J'étais certaine qu'on avait déjà un sujet sur ce livre o_O

J'avais lu ce livre il y a un moment, avant la sortie du film. C'est un livre... marquant.

Pour donner un ordre d'idée, quand j'ai refermé le livre parce que j'avais fini, j'ai cru pouvoir vaquer à d'autres occupations. Quelques minutes plus tard, je me suis arrêtée, et je me suis mise à pleurer  :mrgreen: c'était pas particulièrement à cause de la fin, mais plus parce que "j'avais terminé le livre". Comme si j'avais vécu tout une vie aux côtés de ses personnages, et le choc d'en avoir terminé avec eux, de ne plus jamais pouvoir refaire cette première lecture... ben, je me suis mise à pleurer  :mrgreen:

C'est vraiment un livre spécial. Au niveau du style d'abord (il faudrait poster des extraits, mais je n'ai pas le livre sur moi... ).

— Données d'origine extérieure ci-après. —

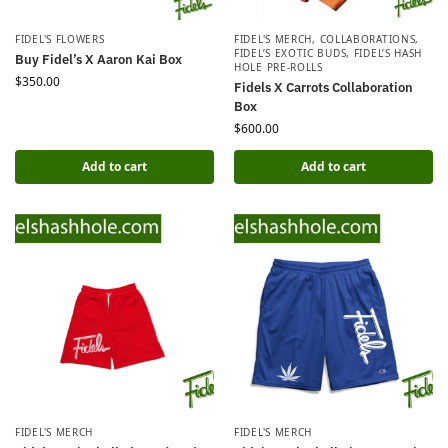
FIDEL'S FLOWERS
FIDEL'S MERCH
,
COLLABORATIONS
,
FIDEL’S EXOTIC BUDS
,
FIDEL’S HASH
Buy Fidel’s X Aaron Kai Box
HOLE PRE-ROLLS
$
350.00
Fidels X Carrots Collaboration
Box
$
600.00
Add to cart
Add to cart
FIDEL'S MERCH
FIDEL'S MERCH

Ensuite, parce qu'il ne se passe "rien" (c'est juste un père et son fils qui marchent vers le sud) et tout en même temps. Quand j'ai refeuilleté le livre plusieurs semaines/mois après l'avoir fini, je me suis aperçue que je pouvais ouvrir le livre presque n'importe où, il me suffisait de quelques phrases pour reconnaitre la scène et avoir de nouveau les images.

C'est vraiment à tester. C'est un livre fort, qui laisse un gout amer effectivement, pourtant il y a quantité de livres plus horribles - mais qui ont bcp moins d'impact.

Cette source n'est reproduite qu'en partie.